Within months she had met and fallen in love with her present girlfriend. "It's the intimacy. She kind of reminds me of my husband but our daily life, the chores and how we truly enjoy hanging out with each other, it is everything I had in my marriage but so much more," she says. "The ideal situation now would be for my girlfriend and I to live happily ever after and for my husband to maintain a close relationship to both of us. I've even talked to him about the possibility of donating sperm and he's agreed." But the breakup wasn't entirely painless. "He decided to love and support me through it but it was very hard on James because he didn't have a choice," says Dalis. "I felt terribly guilty about that. But I think it would have been really hard for him if it had been a guy."
Bill Hollins, whose wife Gill left him for another woman after ten years, agrees. "It made it easier that it was a woman. I think I'd have been jealous of another man. The chances are I'd have felt more wounded and made to feel small because then you make comparisons, don't you?" In Bill's case the breakup was relatively painless, emotionally, even though they had been together a long time. The children also adapted very quickly. "The new partner had been on the scene for a while as a visitor to the house and they liked her, so when their mum moved in with her they just went along and set up their own little bedrooms," says Bill. "I don't think they knew what gay meant. The women made it their business to tell them and to explain that, you know, there's nothing wrong with it." Bill's parents had a harder time. "In the end I had to say, `Look, Mum, they're not dangerous!"

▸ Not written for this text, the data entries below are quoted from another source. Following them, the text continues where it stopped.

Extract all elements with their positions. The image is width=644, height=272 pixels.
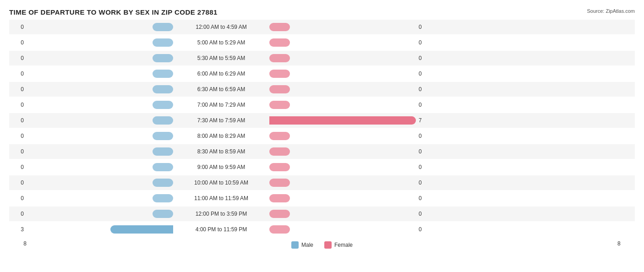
- bar-female: [269, 38, 290, 47]
- left-value: 0: [9, 133, 27, 139]
- bar-left-wrap: [27, 179, 173, 187]
- legend-male-label: Male: [301, 242, 313, 248]
- legend-area: Male Female: [27, 239, 617, 249]
- bar-right-wrap: [269, 116, 416, 125]
- right-value: 0: [416, 180, 433, 186]
- bar-left-wrap: [27, 85, 173, 93]
- right-value: 0: [416, 55, 433, 61]
- left-value: 0: [9, 71, 27, 77]
- bar-female: [269, 163, 290, 171]
- bar-left-wrap: [27, 210, 173, 218]
- table-row: 3 4:00 PM to 11:59 PM 0: [9, 222, 635, 237]
- table-row: 0 7:30 AM to 7:59 AM 7: [9, 113, 635, 128]
- right-value: 0: [416, 226, 433, 233]
- chart-container: TIME OF DEPARTURE TO WORK BY SEX IN ZIP …: [0, 0, 644, 272]
- table-row: 0 6:30 AM to 6:59 AM 0: [9, 82, 635, 97]
- bar-female: [269, 23, 290, 31]
- left-value: 0: [9, 86, 27, 92]
- table-row: 0 11:00 AM to 11:59 AM 0: [9, 191, 635, 206]
- table-row: 0 5:00 AM to 5:29 AM 0: [9, 35, 635, 50]
- axis-bottom-left: 8: [9, 240, 27, 247]
- bars-area: 0 12:00 AM to 4:59 AM 0 0 5:00 AM to 5:2…: [9, 20, 635, 237]
- source-text: Source: ZipAtlas.com: [587, 8, 635, 14]
- bar-female: [269, 147, 290, 156]
- time-label: 10:00 AM to 10:59 AM: [173, 180, 269, 186]
- time-label: 8:30 AM to 8:59 AM: [173, 148, 269, 155]
- bar-right-wrap: [269, 101, 416, 109]
- bar-left-wrap: [27, 163, 173, 171]
- bar-right-wrap: [269, 85, 416, 93]
- bar-left-wrap: [27, 147, 173, 156]
- legend-female: Female: [324, 241, 353, 249]
- time-label: 12:00 AM to 4:59 AM: [173, 24, 269, 30]
- bar-right-wrap: [269, 70, 416, 78]
- time-label: 12:00 PM to 3:59 PM: [173, 211, 269, 217]
- bar-female: [269, 210, 290, 218]
- left-value: 0: [9, 24, 27, 30]
- bar-male: [153, 194, 173, 202]
- bar-left-wrap: [27, 23, 173, 31]
- time-label: 4:00 PM to 11:59 PM: [173, 226, 269, 233]
- left-value: 0: [9, 55, 27, 61]
- bar-male: [153, 147, 173, 156]
- bar-right-wrap: [269, 194, 416, 202]
- bar-right-wrap: [269, 210, 416, 218]
- bar-female: [269, 85, 290, 93]
- right-value: 0: [416, 133, 433, 139]
- bar-male: [153, 54, 173, 62]
- bar-right-wrap: [269, 23, 416, 31]
- bar-right-wrap: [269, 132, 416, 140]
- left-value: 0: [9, 117, 27, 124]
- bar-left-wrap: [27, 132, 173, 140]
- bar-female: [269, 101, 290, 109]
- time-label: 6:30 AM to 6:59 AM: [173, 86, 269, 92]
- right-value: 0: [416, 39, 433, 46]
- right-value: 7: [416, 117, 433, 124]
- bar-right-wrap: [269, 54, 416, 62]
- bar-right-wrap: [269, 38, 416, 47]
- bar-male: [153, 23, 173, 31]
- time-label: 11:00 AM to 11:59 AM: [173, 195, 269, 201]
- bar-female: [269, 70, 290, 78]
- table-row: 0 12:00 PM to 3:59 PM 0: [9, 207, 635, 221]
- table-row: 0 7:00 AM to 7:29 AM 0: [9, 98, 635, 112]
- legend: Male Female: [291, 241, 353, 249]
- legend-male-box: [291, 241, 299, 249]
- bar-right-wrap: [269, 147, 416, 156]
- time-label: 7:30 AM to 7:59 AM: [173, 117, 269, 124]
- bar-left-wrap: [27, 70, 173, 78]
- bar-female: [269, 194, 290, 202]
- axis-bottom-right: 8: [617, 240, 635, 247]
- table-row: 0 12:00 AM to 4:59 AM 0: [9, 20, 635, 34]
- right-value: 0: [416, 195, 433, 201]
- left-value: 0: [9, 211, 27, 217]
- bar-left-wrap: [27, 38, 173, 47]
- bar-female: [269, 225, 290, 234]
- right-value: 0: [416, 86, 433, 92]
- left-value: 0: [9, 102, 27, 108]
- time-label: 8:00 AM to 8:29 AM: [173, 133, 269, 139]
- left-value: 0: [9, 148, 27, 155]
- left-value: 3: [9, 226, 27, 233]
- right-value: 0: [416, 71, 433, 77]
- table-row: 0 9:00 AM to 9:59 AM 0: [9, 160, 635, 174]
- time-label: 6:00 AM to 6:29 AM: [173, 71, 269, 77]
- bar-right-wrap: [269, 163, 416, 171]
- bottom-row: 8 Male Female 8: [9, 239, 635, 249]
- right-value: 0: [416, 211, 433, 217]
- bar-left-wrap: [27, 54, 173, 62]
- right-value: 0: [416, 164, 433, 170]
- time-label: 9:00 AM to 9:59 AM: [173, 164, 269, 170]
- bar-male: [153, 70, 173, 78]
- bar-left-wrap: [27, 116, 173, 125]
- table-row: 0 5:30 AM to 5:59 AM 0: [9, 51, 635, 65]
- right-value: 0: [416, 24, 433, 30]
- bar-male: [153, 210, 173, 218]
- bar-left-wrap: [27, 101, 173, 109]
- legend-male: Male: [291, 241, 313, 249]
- bar-female: [269, 179, 290, 187]
- left-value: 0: [9, 39, 27, 46]
- bar-male: [153, 163, 173, 171]
- right-value: 0: [416, 148, 433, 155]
- left-value: 0: [9, 195, 27, 201]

Marci, 27, told her husband Sean that she was bisexual when they first met. It was what she believed. "I didn't realise that you could identify as lesbian and still wear stockings and makeup and skirts and all those things until I learned about the concept of being `femme'," she says. "You start off saying, `I am flexible.' Then you say, `I have lots of gay friends.' Then you say, `I'm bisexual.' And finally you say, `Oh my God! I'm a lesbian!'" Marci's epiphany came when Sean accepted a job that took him away from home for nine months and she met a woman and had an affair. At first he didn't mind. "In fact, he really liked her and they are still good friends. I have been out with about three other women and we'd all go out to dinner and it would be like he had two dates. But as my girlfriends got more and more butch he lost patience with it. When your date looks like she could kick his ass, it's a bit different."
Even so, it was Marci's decision to split up. "My husband offered to let me see women on the side, but now I feel it would be a huge step back for me to be involved with a man again. Having a relationship with a man is like wearing your shoes on the wrong feet. You walk around like that all the time and you don't realise. But when you switch shoes it's like, `Oh yeah!'" she says. "I prefer the company of women. We have that much more in common." And when it comes to sex: "Women know how everything works because they have the same set," she says. "They're not so orgasm driven. You know how with a guy, they will do everything -- at first. Well, with a woman that just doesn't go away."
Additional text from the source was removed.